## Instructions to follow
Your reply should be a faithful copy of the records below, free of pictures.

Segment Start: Data extract

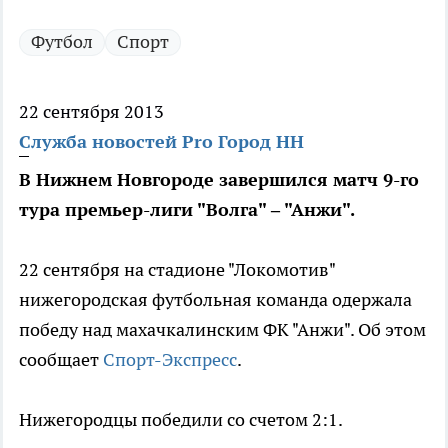
Футбол
Спорт
22 сентября 2013
Служба новостей Pro Город НН
В Нижнем Новгороде завершился матч 9-го
тура премьер-лиги "Волга" – "Анжи".
22 сентября на стадионе "Локомотив"
нижегородская футбольная команда одержала
победу над махачкалинским ФК "Анжи". Об этом
сообщает
Спорт-Экспресс
.
Нижегородцы победили со счетом 2:1.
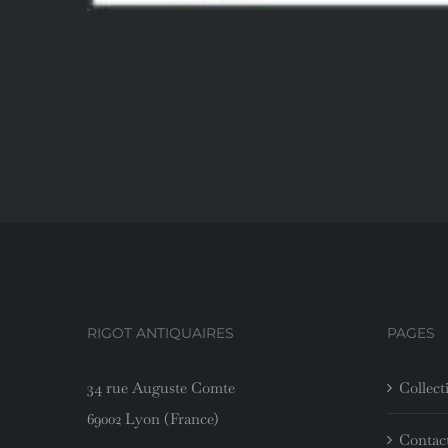
RIGOT ANTIQUAIRES
PAGES
34 rue Auguste Comte
Collect
69002 Lyon (France)
Contac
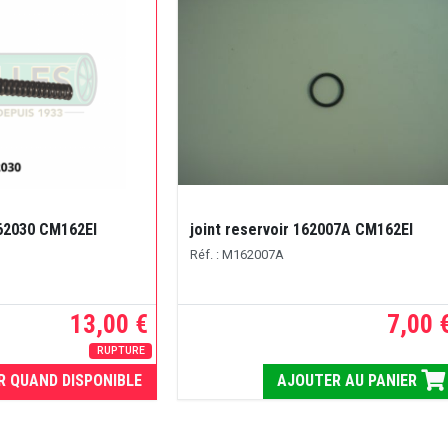
62030 CM162EI
joint reservoir 162007A CM162EI
Réf. : M162007A
13,00 €
7,00 
RUPTURE
R QUAND DISPONIBLE
AJOUTER AU PANIER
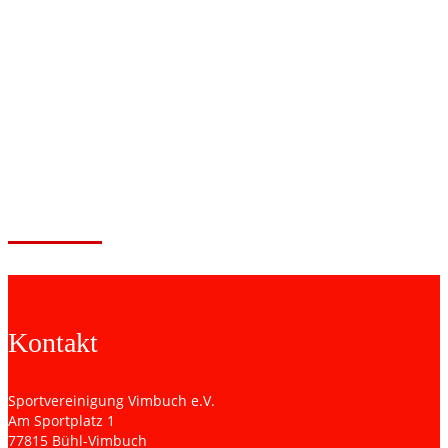
Kevin1
Kontakt
Sportvereinigung Vimbuch e.V.
Am Sportplatz 1
77815 Bühl-Vimbuch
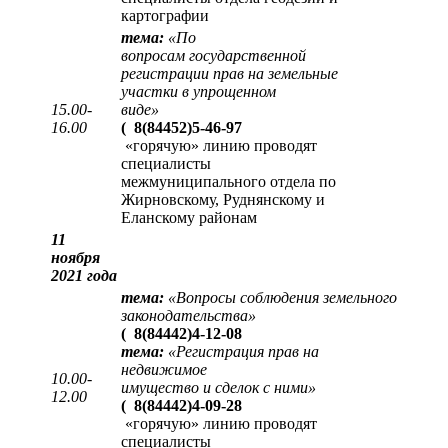
картографии
тема:
«
По
вопросам государственной
регистрации прав на земельные
участки в упрощенном
15.00-
виде
»
16.00
(
8(84452)5-46-97
«горячую» линию проводят
специалисты
межмуниципального отдела по
Жирновскому, Руднянскому и
Еланскому районам
11
ноября
2021 года
тема:
«Вопросы соблюдения земельного
законодательства»
(
8(84442)4-12-08
тема:
«Регистрация прав на
недвижимое
10.00-
имущество и сделок с ними»
12.00
(
8(84442)4-09-28
«горячую» линию проводят
специалисты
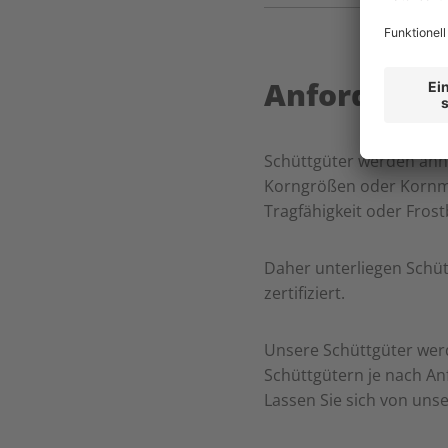
Anforderun
Schüttgüter werden anh
Korngrößen oder Kornmis
Tragfähigkeit oder Frost
Daher unterliegen Schüt
zertifiziert.
Unsere Schüttgüter werde
Schüttgütern je nach An
Lassen Sie sich von uns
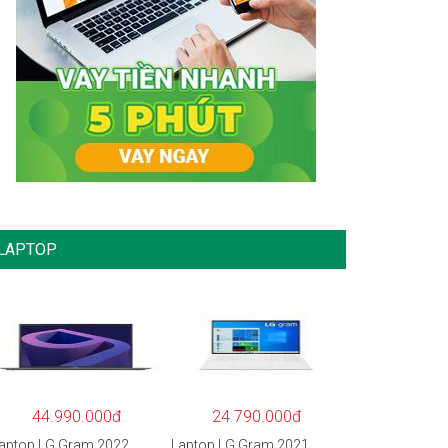
LAPTOP
44.990.000đ
24.790.000đ
aptop LG Gram 2022
Laptop LG Gram 2021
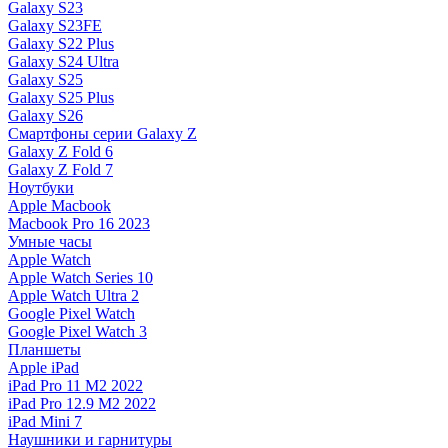
Galaxy S23
Galaxy S23FE
Galaxy S22 Plus
Galaxy S24 Ultra
Galaxy S25
Galaxy S25 Plus
Galaxy S26
Смартфоны серии Galaxy Z
Galaxy Z Fold 6
Galaxy Z Fold 7
Ноутбуки
Apple Macbook
Macbook Pro 16 2023
Умные часы
Apple Watch
Apple Watch Series 10
Apple Watch Ultra 2
Google Pixel Watch
Google Pixel Watch 3
Планшеты
Apple iPad
iPad Pro 11 M2 2022
iPad Pro 12.9 M2 2022
iPad Mini 7
Наушники и гарнитуры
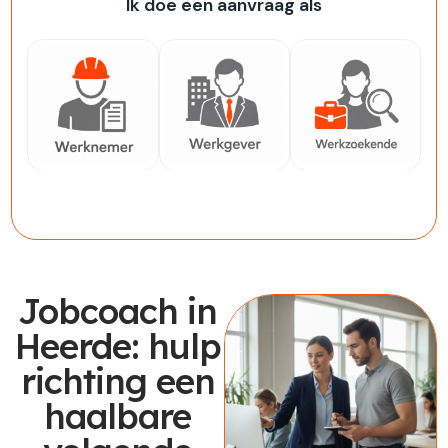
Ik doe een aanvraag als
Werknemer
Werkgever
Werkzoekende
Jobcoach in
Heerde: hulp
richting een
haalbare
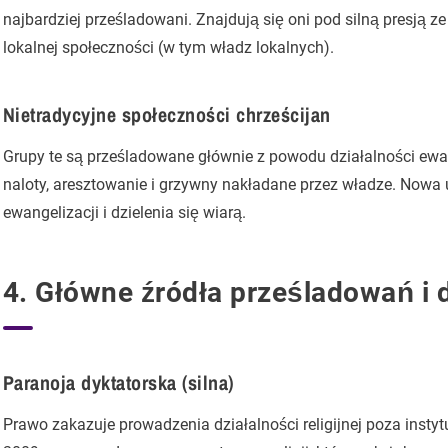
najbardziej prześladowani. Znajdują się oni pod silną presją ze 
lokalnej społeczności (w tym władz lokalnych).
Nietradycyjne społeczności chrześcijan
Grupy te są prześladowane głównie z powodu działalności ewan
naloty, aresztowanie i grzywny nakładane przez władze. Nowa 
ewangelizacji i dzielenia się wiarą.
4. Główne źródła prześladowań i 
Paranoja dyktatorska (silna)
Prawo zakazuje prowadzenia działalności religijnej poza inst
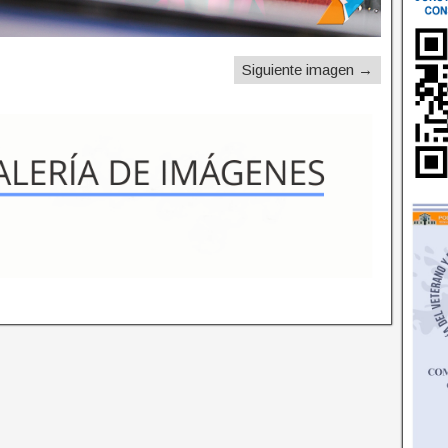
Siguiente imagen →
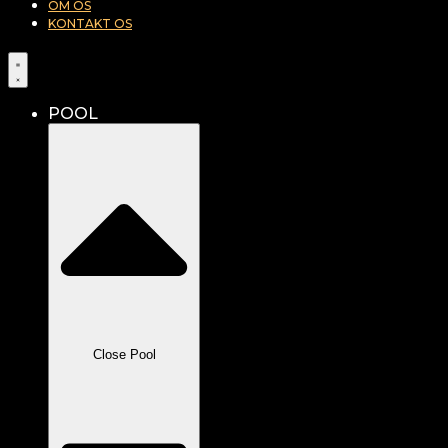
OM OS
KONTAKT OS
POOL
Close Pool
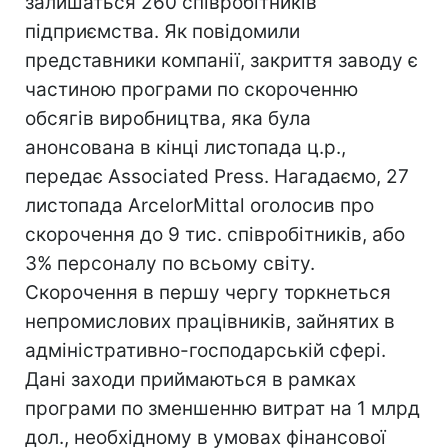
залишаться 260 співробітників
підприємства. Як повідомили
представники компанії, закриття заводу є
частиною програми по скороченню
обсягів виробництва, яка була
анонсована в кінці листопада ц.р.,
передає Associated Press. Нагадаємо, 27
листопада ArcelorMittal оголосив про
скорочення до 9 тис. співробітників, або
3% персоналу по всьому світу.
Скорочення в першу чергу торкнеться
непромислових працівників, зайнятих в
адміністративно-господарській сфері.
Дані заходи приймаються в рамках
програми по зменшенню витрат на 1 млрд
дол., необхідному в умовах фінансової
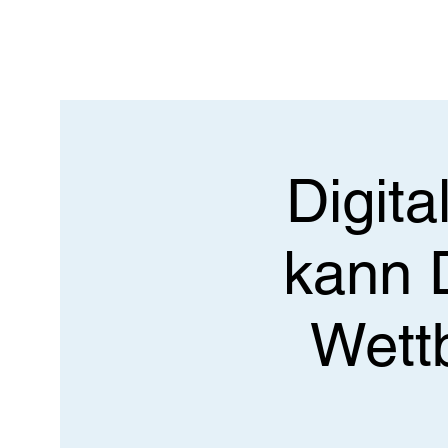
Digit
kann D
Wett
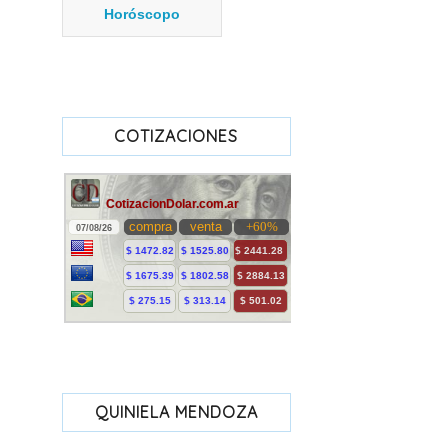
Horóscopo
COTIZACIONES
QUINIELA MENDOZA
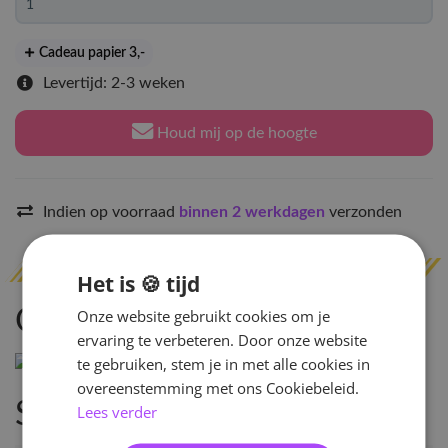
Cadeau papier 3
,-
Levertijd: 2-3 weken
Houd mij op de hoogte
Indien op voorraad
binnen 2 werkdagen
verzonden
Het is 🍪 tijd
Omschrijving
Onze website gebruikt cookies om je
ervaring te verbeteren. Door onze website
te gebruiken, stem je in met alle cookies in
overeenstemming met ons Cookiebeleid.
Specificaties
Lees verder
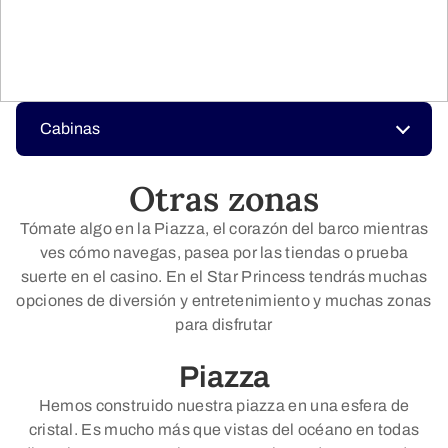
Cabinas
Otras zonas
Tómate algo en la Piazza, el corazón del barco mientras
ves cómo navegas, pasea por las tiendas o prueba
suerte en el casino. En el Star Princess tendrás muchas
opciones de diversión y entretenimiento y muchas zonas
para disfrutar
Piazza
Hemos construido nuestra piazza en una esfera de
cristal. Es mucho más que vistas del océano en todas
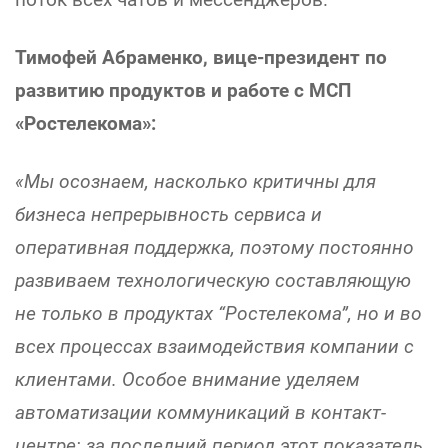
Тимофей Абраменко, вице-президент по
развитию продуктов и работе с МСП
«Ростелекома»:
«Мы осознаем, насколько критичны для
бизнеса непрерывность сервиса и
оперативная поддержка, поэтому постоянно
развиваем технологическую составляющую
не только в продуктах “Ростелекома”, но и во
всех процессах взаимодействия компании с
клиентами. Особое внимание уделяем
автоматизации коммуникаций в контакт-
центре: за последний период этот показатель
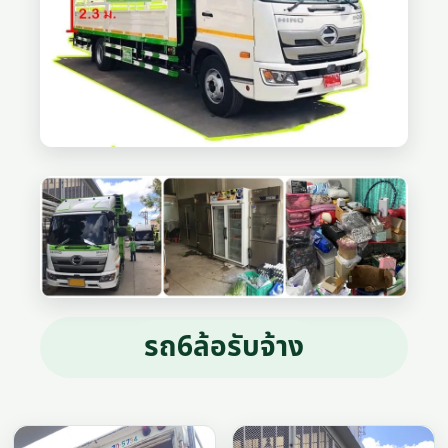
รถ6ล้อรับจ้าง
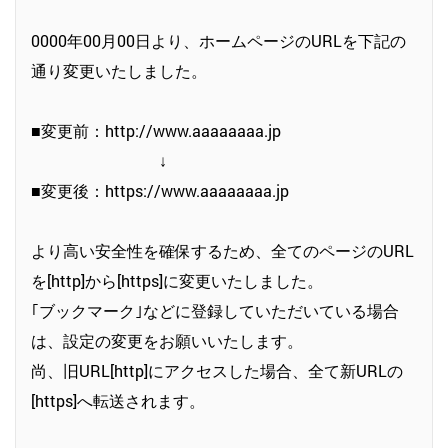
0000年00月00日より、ホームページのURLを下記の
通り変更いたしました。
■変更前：http://www.aaaaaaaa.jp
↓
■変更後：https://www.aaaaaaaa.jp
より高い安全性を確保するため、全てのページのURL
を[http]から[https]に変更いたしました。
｢ブックマーク｣などに登録していただいている場合
は、設定の変更をお願いいたします。
尚、旧URL[http]にアクセスした場合、全て新URLの
[https]へ転送されます。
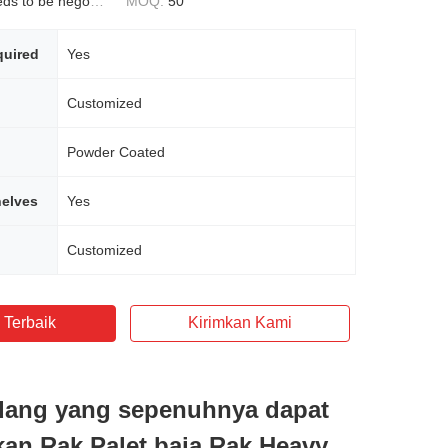
s to be negotiated
MOQ:
50
uired
Yes
Customized
Powder Coated
helves
Yes
Customized
 Terbaik
Kirimkan Kami
dang yang sepenuhnya dapat
kan Rak Palet baja Rak Heavy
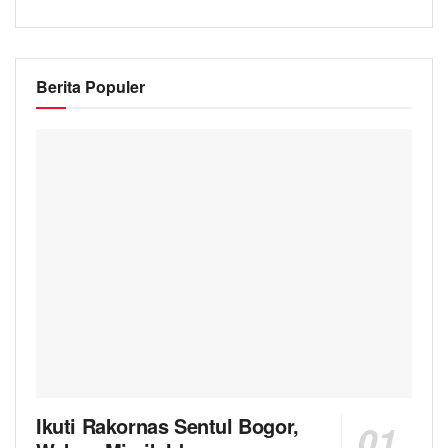
Berita Populer
Ikuti Rakornas Sentul Bogor,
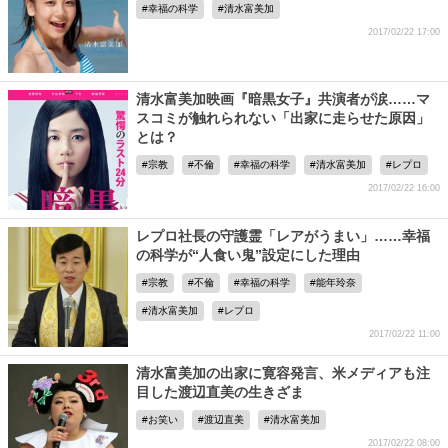
幸福の科学
清水富美加
2017/02/22 17:00
清水富美加映画『暗黒女子』共演者が涙……マ
スコミが触れられない「出家に走らせた原因」
とは？
宗教
不倫
幸福の科学
清水富美加
レプロ
2017/02/22 16:00
レプロ社長の守護霊「レアがうまい」……幸福
の科学が“人食い鬼”設定にした理由
宗教
不倫
幸福の科学
能年玲奈
清水富美加
レプロ
2017/02/22 11:00
清水富美加の出家に寛容発言、米メディアも注
目した渡辺直美の生きざま
お笑い
渡辺直美
清水富美加
2017/02/22 08:00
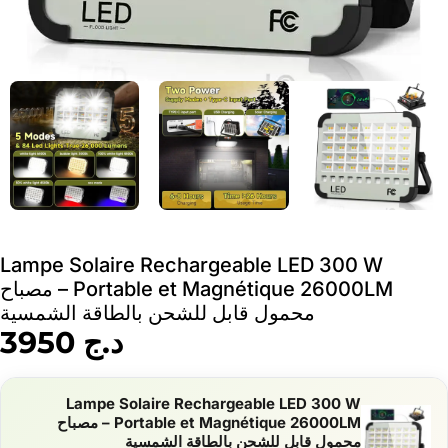
Lampe Solaire Rechargeable LED 300 W
Portable et Magnétique 26000LM – مصباح
محمول قابل للشحن بالطاقة الشمسية
د.ج
3950
Lampe Solaire Rechargeable LED 300 W
Portable et Magnétique 26000LM – مصباح
محمول قابل للشحن بالطاقة الشمسية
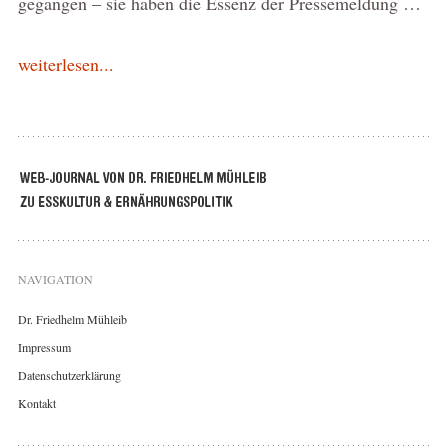
gegangen – sie haben die Essenz der Pressemeldung …
weiterlesen...
NAVIGATION
Dr. Friedhelm Mühleib
Impressum
Datenschutzerklärung
Kontakt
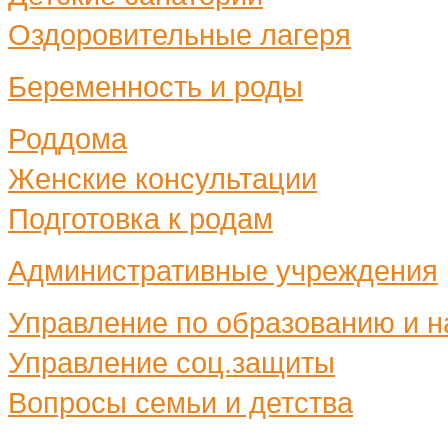
Оздоровительные лагеря
Беременность и роды
Роддома
Женские консультации
Подготовка к родам
Административные учреждения
Управление по образованию и н
Управление соц.защиты
Вопросы семьи и детства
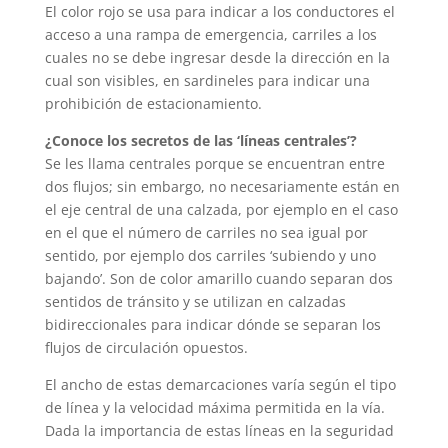
El color rojo se usa para indicar a los conductores el
acceso a una rampa de emergencia, carriles a los
cuales no se debe ingresar desde la dirección en la
cual son visibles, en sardineles para indicar una
prohibición de estacionamiento.
¿Conoce los secretos de las ‘líneas centrales’?
Se les llama centrales porque se encuentran entre
dos flujos; sin embargo, no necesariamente están en
el eje central de una calzada, por ejemplo en el caso
en el que el número de carriles no sea igual por
sentido, por ejemplo dos carriles ‘subiendo y uno
bajando’. Son de color amarillo cuando separan dos
sentidos de tránsito y se utilizan en calzadas
bidireccionales para indicar dónde se separan los
flujos de circulación opuestos.
El ancho de estas demarcaciones varía según el tipo
de línea y la velocidad máxima permitida en la vía.
Dada la importancia de estas líneas en la seguridad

Segment End: Data extract

## Exercise response
Футбол
Спорт
22 сентября 2013
Служба новостей Pro Город НН
В Нижнем Новгороде завершился матч 9-го
тура премьер-лиги "Волга" – "Анжи".
22 сентября на стадионе "Локомотив"
нижегородская футбольная команда одержала
победу над махачкалинским ФК "Анжи". Об этом
сообщает
Спорт-Экспресс
.
Нижегородцы победили со счетом 2:1.
RIGOT ANTIQUAIRES
PAGES
34 rue Auguste Comte
Collect
69002 Lyon (France)
Contac
62030 CM162EI
joint reservoir 162007A CM162EI
Réf. : M162007A
13,00 €
7,00 
RUPTURE
R QUAND DISPONIBLE
AJOUTER AU PANIER
Kevin1
Kontakt
Sportvereinigung Vimbuch e.V.
Am Sportplatz 1
77815 Bühl-Vimbuch
картографии
тема:
«
По
вопросам государственной
регистрации прав на земельные
участки в упрощенном
15.00-
виде
»
16.00
(
8(84452)5-46-97
«горячую» линию проводят
специалисты
межмуниципального отдела по
Жирновскому, Руднянскому и
Еланскому районам
11
ноября
2021 года
тема:
«Вопросы соблюдения земельного
законодательства»
(
8(84442)4-12-08
тема:
«Регистрация прав на
недвижимое
10.00-
имущество и сделок с ними»
12.00
(
8(84442)4-09-28
«горячую» линию проводят
специалисты
Anforderun
Schüttgüter werden anh
Korngrößen oder Kornmis
Tragfähigkeit oder Frost
Daher unterliegen Schüt
zertifiziert.
Unsere Schüttgüter werde
Schüttgütern je nach An
Lassen Sie sich von uns
LAPTOP
44.990.000đ
24.790.000đ
aptop LG Gram 2022
Laptop LG Gram 2021
Galaxy S23
Galaxy S23FE
Galaxy S22 Plus
Galaxy S24 Ultra
Galaxy S25
Galaxy S25 Plus
Galaxy S26
Смартфоны серии Galaxy Z
Galaxy Z Fold 6
Galaxy Z Fold 7
Ноутбуки
Apple Macbook
Macbook Pro 16 2023
Умные часы
Apple Watch
Apple Watch Series 10
Apple Watch Ultra 2
Google Pixel Watch
Google Pixel Watch 3
Планшеты
Apple iPad
iPad Pro 11 M2 2022
iPad Pro 12.9 M2 2022
iPad Mini 7
Наушники и гарнитуры
Ik doe een aanvraag als
Werknemer
Werkgever
Werkzoekende
Jobcoach in
Heerde: hulp
richting een
haalbare
najbardziej prześladowani. Znajdują się oni pod silną presją ze 
lokalnej społeczności (w tym władz lokalnych).
Nietradycyjne społeczności chrześcijan
Grupy te są prześladowane głównie z powodu działalności ewan
naloty, aresztowanie i grzywny nakładane przez władze. Nowa 
ewangelizacji i dzielenia się wiarą.
4. Główne źródła prześladowań i 
Paranoja dyktatorska (silna)
Prawo zakazuje prowadzenia działalności religijnej poza inst
Siguiente imagen →
OM OS
KONTAKT OS
POOL
Close Pool
залишаться 260 співробітників
підприємства. Як повідомили
представники компанії, закриття заводу є
частиною програми по скороченню
обсягів виробництва, яка була
анонсована в кінці листопада ц.р.,
передає Associated Press. Нагадаємо, 27
листопада ArcelorMittal оголосив про
скорочення до 9 тис. співробітників, або
3% персоналу по всьому світу.
Скорочення в першу чергу торкнеться
непромислових працівників, зайнятих в
адміністративно-господарській сфері.
Дані заходи приймаються в рамках
програми по зменшенню витрат на 1 млрд
дол., необхідному в умовах фінансової
Digit
kann D
Wett
Horóscopo
COTIZACIONES
QUINIELA MENDOZA
Cadeau papier 3
,-
Levertijd: 2-3 weken
Houd mij op de hoogte
Indien op voorraad
binnen 2 werkdagen
verzonden
Het is 🍪 tijd
Omschrijving
Onze website gebruikt cookies om je
ervaring te verbeteren. Door onze website
te gebruiken, stem je in met alle cookies in
overeenstemming met ons Cookiebeleid.
Specificaties
Lees verder
Cabinas
Otras zonas
Tómate algo en la Piazza, el corazón del barco mientras
ves cómo navegas, pasea por las tiendas o prueba
suerte en el casino. En el Star Princess tendrás muchas
opciones de diversión y entretenimiento y muchas zonas
para disfrutar
Piazza
Hemos construido nuestra piazza en una esfera de
cristal. Es mucho más que vistas del océano en todas
Тимофей Абраменко, вице-президент по
развитию продуктов и работе с МСП
«Ростелекома»:
«Мы осознаем, насколько критичны для
бизнеса непрерывность сервиса и
оперативная поддержка, поэтому постоянно
развиваем технологическую составляющую
не только в продуктах “Ростелекома”, но и во
всех процессах взаимодействия компании с
клиентами. Особое внимание уделяем
автоматизации коммуникаций в контакт-
центре: за последний период этот показатель
รถ6ล้อรับจ้าง
0000年00月00日より、ホームページのURLを下記の
通り変更いたしました。
■変更前：http://www.aaaaaaaa.jp
↓
■変更後：https://www.aaaaaaaa.jp
より高い安全性を確保するため、全てのページのURL
を[http]から[https]に変更いたしました。
｢ブックマーク｣などに登録していただいている場合
は、設定の変更をお願いいたします。
尚、旧URL[http]にアクセスした場合、全て新URLの
[https]へ転送されます。
s to be negotiated
MOQ:
50
uired
Yes
Customized
Powder Coated
helves
Yes
Customized
 Terbaik
Kirimkan Kami
dang yang sepenuhnya dapat
kan Rak Palet baja Rak Heavy
Berita Populer
Ikuti Rakornas Sentul Bogor,
幸福の科学
清水富美加
2017/02/22 17:00
清水富美加映画『暗黒女子』共演者が涙……マ
スコミが触れられない「出家に走らせた原因」
とは？
宗教
不倫
幸福の科学
清水富美加
レプロ
2017/02/22 16:00
レプロ社長の守護霊「レアがうまい」……幸福
の科学が“人食い鬼”設定にした理由
宗教
不倫
幸福の科学
能年玲奈
清水富美加
レプロ
2017/02/22 11:00
清水富美加の出家に寛容発言、米メディアも注
目した渡辺直美の生きざま
お笑い
渡辺直美
清水富美加
2017/02/22 08:00
Lampe Solaire Rechargeable LED 300 W
Portable et Magnétique 26000LM – مصباح
محمول قابل للشحن بالطاقة الشمسية
د.ج
3950
Lampe Solaire Rechargeable LED 300 W
Portable et Magnétique 26000LM – مصباح
محمول قابل للشحن بالطاقة الشمسية
gegangen – sie haben die Essenz der Pressemeldung …
weiterlesen...
NAVIGATION
Dr. Friedhelm Mühleib
Impressum
Datenschutzerklärung
Kontakt
Оздоровительные лагеря
Беременность и роды
Роддома
Женские консультации
Подготовка к родам
Административные учреждения
Управление по образованию и н
Управление соц.защиты
Вопросы семьи и детства
El color rojo se usa para indicar a los conductores el
acceso a una rampa de emergencia, carriles a los
cuales no se debe ingresar desde la dirección en la
cual son visibles, en sardineles para indicar una
prohibición de estacionamiento.
¿Conoce los secretos de las ‘líneas centrales’?
Se les llama centrales porque se encuentran entre
dos flujos; sin embargo, no necesariamente están en
el eje central de una calzada, por ejemplo en el caso
en el que el número de carriles no sea igual por
sentido, por ejemplo dos carriles ‘subiendo y uno
bajando’. Son de color amarillo cuando separan dos
sentidos de tránsito y se utilizan en calzadas
bidireccionales para indicar dónde se separan los
flujos de circulación opuestos.
El ancho de estas demarcaciones varía según el tipo
de línea y la velocidad máxima permitida en la vía.
Dada la importancia de estas líneas en la seguridad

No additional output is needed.